## Exercise
The entries that follow need to be printed exactly as they are, minus any pictures.

## Data for processing

.....

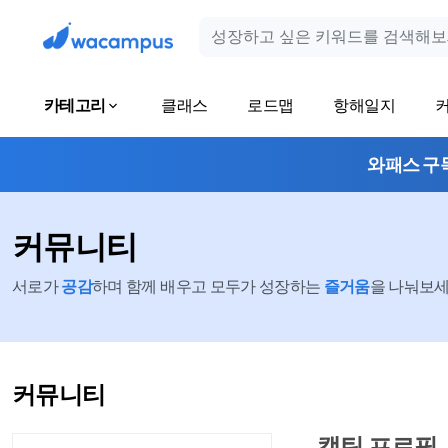
카테고리
클래스
로드맵
항해일지
와패스 구
커뮤니티
서로가
공감
하며 함께 배우고 모두가 성장하는
즐거움
을 나눠보세요
커뮤니티
캡틴 프로필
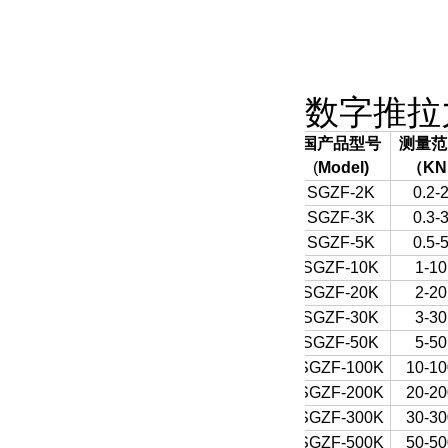
数字推拉
国产品型号
测量范
(
Model)
（
KN
SGZF-2K
0.2-
SGZF-3K
0.3-
SGZF-5K
0.5-
SGZF-10K
1-10
SGZF-20K
2-20
SGZF-30K
3-30
SGZF-50K
5-50
SGZF-100K
10-10
SGZF-200K
20-20
SGZF-300K
30-30
SGZF-500K
50-50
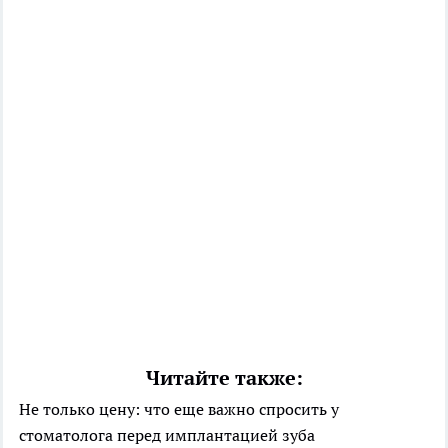
Читайте также:
Не только цену: что еще важно спросить у
стоматолога перед имплантацией зуба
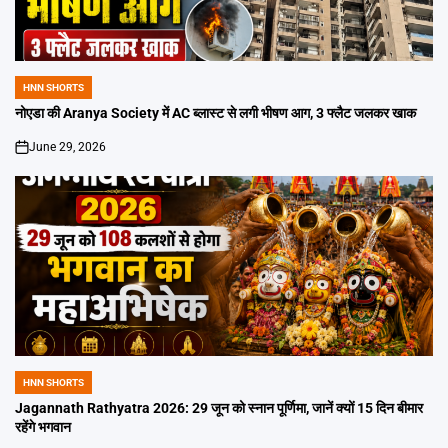
HNN SHORTS
POSTED
IN
नोएडा की Aranya Society में AC ब्लास्ट से लगी भीषण आग, 3 फ्लैट जलकर खाक
June 29, 2026
on
HNN SHORTS
POSTED
IN
Jagannath Rathyatra 2026: 29 जून को स्नान पूर्णिमा, जानें क्यों 15 दिन बीमार
रहेंगे भगवान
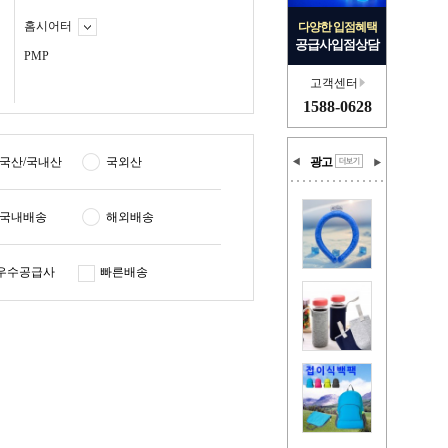
홈시어터
다양한 입점혜택
공급사입점상담
PMP
고객센터
1588-0628
국산/국내산
국외산
광고
국내배송
해외배송
우수공급사
빠른배송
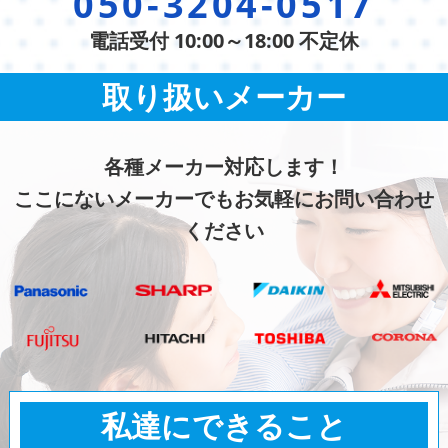
050-3204-0517
電話受付 10:00～18:00 不定休
取り扱いメーカー
各種メーカー対応します！
ここにないメーカーでもお気軽にお問い合わせ
ください
私達にできること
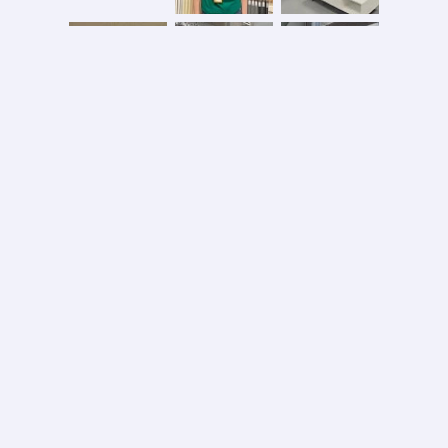
Безопасная оплата
2026 © ООО «АС ФОРОС»
УНП 691590051 выдан 20.08.2013, Минским райисполком. В торговом реестре с 20.08.2024
№724845
Вся информация на сайте – собственность интернет-магазина asforos.by.
Публикация/копирование информации с сайта без разрешения правообладателя запрещено.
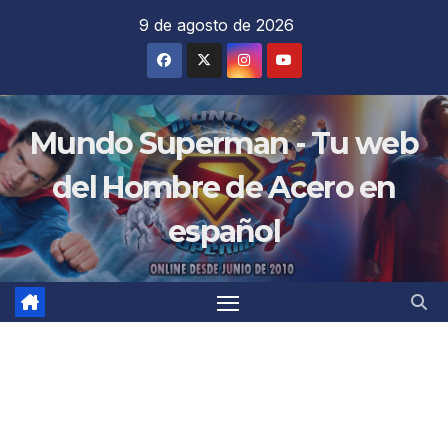
Saltar
9 de agosto de 2026
al
contenido
Mundo Superman - Tu web
del Hombre de Acero en
español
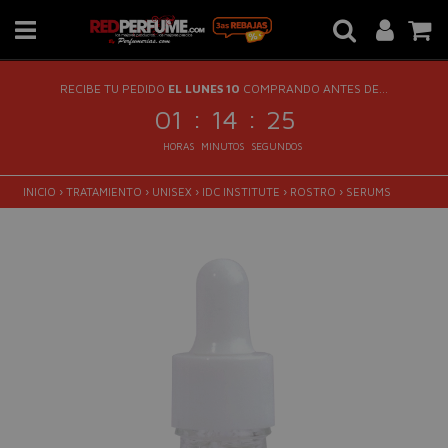
RECIBE TU PEDIDO
EL LUNES 10
COMPRANDO ANTES DE...
:
:
01
14
25
HORAS
MINUTOS
SEGUNDOS
INICIO
›
TRATAMIENTO
›
UNISEX
›
IDC INSTITUTE
›
ROSTRO
›
SERUMS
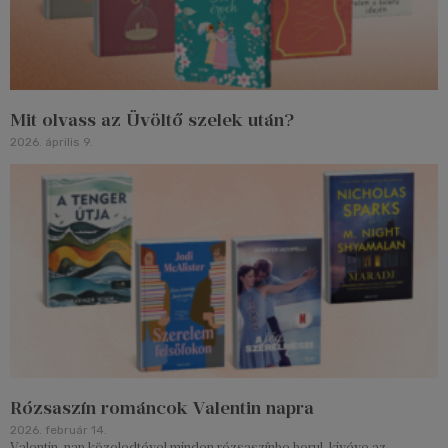
Mit olvass az Üvöltő szelek után?
2026. április 9.
Rózsaszín románcok Valentin napra
2026. február 14.
Valentin-nap közeledtével minden rózsaszínbe borul, kivéve az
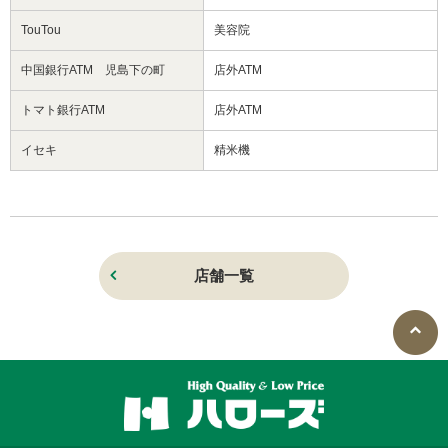
TouTou
美容院
中国銀行ATM 児島下の町
店外ATM
トマト銀行ATM
店外ATM
イセキ
精米機
店舗一覧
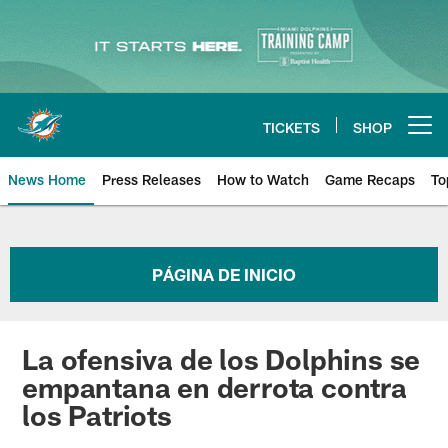
Skip
to
main
content
TICKETS
SHOP
Open menu button
News Home
Press Releases
How to Watch
Game Recaps
To
Miami Dolphins News
PÁGINA DE INICIO
La ofensiva de los Dolphins se
empantana en derrota contra
los Patriots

.....

## Written answer
카테고리
클래스
로드맵
항해일지
와패스 구
커뮤니티
서로가
공감
하며 함께 배우고 모두가 성장하는
즐거움
을 나눠보세요
커뮤니티
캡틴 프로필
数字推拉
国产品型号
测量范
(
Model)
（
KN
SGZF-2K
0.2-
SGZF-3K
0.3-
SGZF-5K
0.5-
SGZF-10K
1-10
SGZF-20K
2-20
SGZF-30K
3-30
SGZF-50K
5-50
SGZF-100K
10-10
SGZF-200K
20-20
SGZF-300K
30-30
SGZF-500K
50-50
Читайте также:
Не только цену: что еще важно спросить у
стоматолога перед имплантацией зуба
HNN SHORTS
POSTED
IN
नोएडा की Aranya Society में AC ब्लास्ट से लगी भीषण आग, 3 फ्लैट जलकर खाक
June 29, 2026
on
HNN SHORTS
POSTED
IN
Jagannath Rathyatra 2026: 29 जून को स्नान पूर्णिमा, जानें क्यों 15 दिन बीमार
रहेंगे भगवान
홈시어터
다양한 입점혜택
공급사입점상담
PMP
고객센터
1588-0628
국산/국내산
국외산
광고
국내배송
해외배송
우수공급사
빠른배송
050-3204-0517
電話受付 10:00～18:00 不定休
取り扱いメーカー
各種メーカー対応します！
ここにないメーカーでもお気軽にお問い合わせ
ください
私達にできること
Безопасная оплата
2026 © ООО «АС ФОРОС»
УНП 691590051 выдан 20.08.2013, Минским райисполком. В торговом реестре с 20.08.2024
№724845
Вся информация на сайте – собственность интернет-магазина asforos.by.
Публикация/копирование информации с сайта без разрешения правообладателя запрещено.
Saltar
9 de agosto de 2026
al
contenido
Mundo Superman - Tu web
del Hombre de Acero en
español
RECIBE TU PEDIDO
EL LUNES 10
COMPRANDO ANTES DE...
:
:
01
14
25
HORAS
MINUTOS
SEGUNDOS
INICIO
›
TRATAMIENTO
›
UNISEX
›
IDC INSTITUTE
›
ROSTRO
›
SERUMS
Mit olvass az Üvöltő szelek után?
2026. április 9.
Rózsaszín románcok Valentin napra
2026. február 14.
Valentin-nap közeledtével minden rózsaszínbe borul, kivéve az
TouTou
美容院
中国銀行ATM 児島下の町
店外ATM
トマト銀行ATM
店外ATM
イセキ
精米機
店舗一覧
Skip
to
main
content
TICKETS
SHOP
Open menu button
News Home
Press Releases
How to Watch
Game Recaps
To
Miami Dolphins News
PÁGINA DE INICIO
La ofensiva de los Dolphins se
empantana en derrota contra
los Patriots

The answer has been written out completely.